### What you are asked to do
Lift every line from the entries that includes the word "fare".

Page-level text extractions:

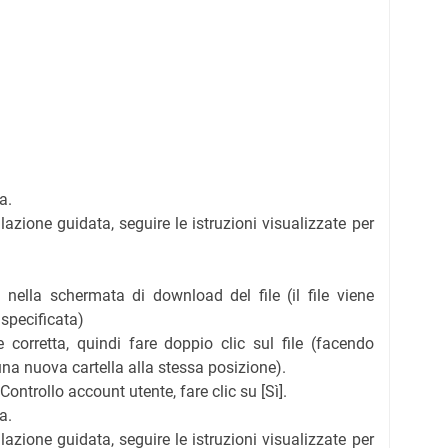
a.
llazione guidata, seguire le istruzioni visualizzate per
 nella schermata di download del file (il file viene
 specificata)
ne corretta, quindi fare doppio clic sul file (facendo
 una nuova cartella alla stessa posizione).
Controllo account utente, fare clic su [Sì].
a.
llazione guidata, seguire le istruzioni visualizzate per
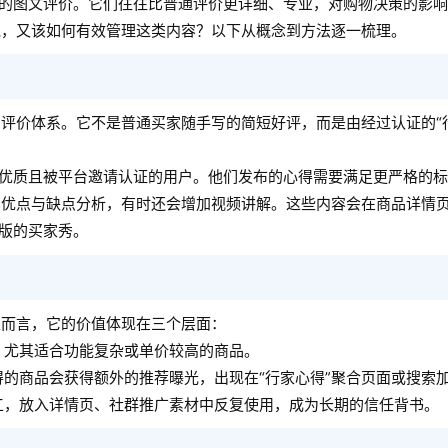
”的图文评价。它们往往比普通评价更详细、专业，对购物决策的影
说，又该如何有效管理这类内容？以下从概念到方法逐一梳理。
评价体系。它不是普通买家随手写的简短好评，而是由经过认证的“
期优质且被平台邀请认证的用户。他们发布的心得需要满足更严格的
的优点与缺点分析，有时还会增加视频讲解。这些内容会在商品详情
业版的买家秀。
家而言，它的价值体现在三个层面：
，尤其适合功能复杂或单价较高的商品。
的商品会获得额外的推荐曝光，出现在“行家心得”聚合页面或搜索
工，放入详情页、社群推广素材中反复使用，成为长期的信任背书。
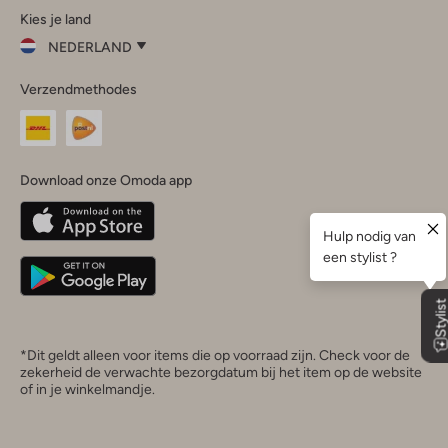
Kies je land
Instagram
Facebook
TikTok
LinkedIn
YouTube
NEDERLAND
Kies
Verzendmethodes
je
Sluit
land
Nederland
België
(Nederlands)
Download onze Omoda app
Belgique
(Français)
Deutschland
*Dit geldt alleen voor items die op voorraad zijn. Check voor de
zekerheid de verwachte bezorgdatum bij het item op de website
of in je winkelmandje.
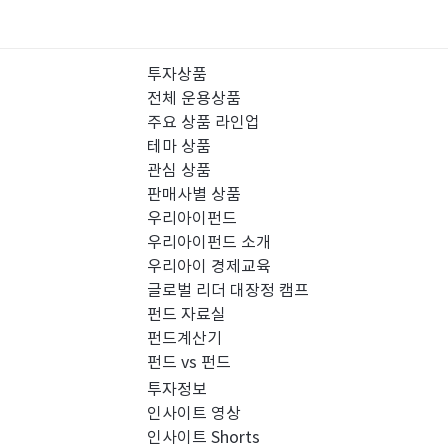
투자상품
전체 운용상품
주요 상품 라인업
테마 상품
관심 상품
판매사별 상품
우리아이펀드
우리아이펀드 소개
우리아이 경제교육
글로벌 리더 대장정 캠프
펀드 자료실
펀드계산기
펀드 vs 펀드
투자정보
인사이트 영상
인사이트 Shorts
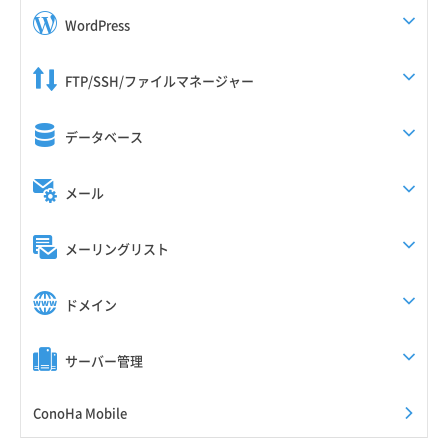
WordPress
FTP/SSH/ファイルマネージャー
データベース
メール
メーリングリスト
ドメイン
サーバー管理
ConoHa Mobile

### Exercise output
ne corretta, quindi fare doppio clic sul file (facendo
Controllo account utente, fare clic su [Sì].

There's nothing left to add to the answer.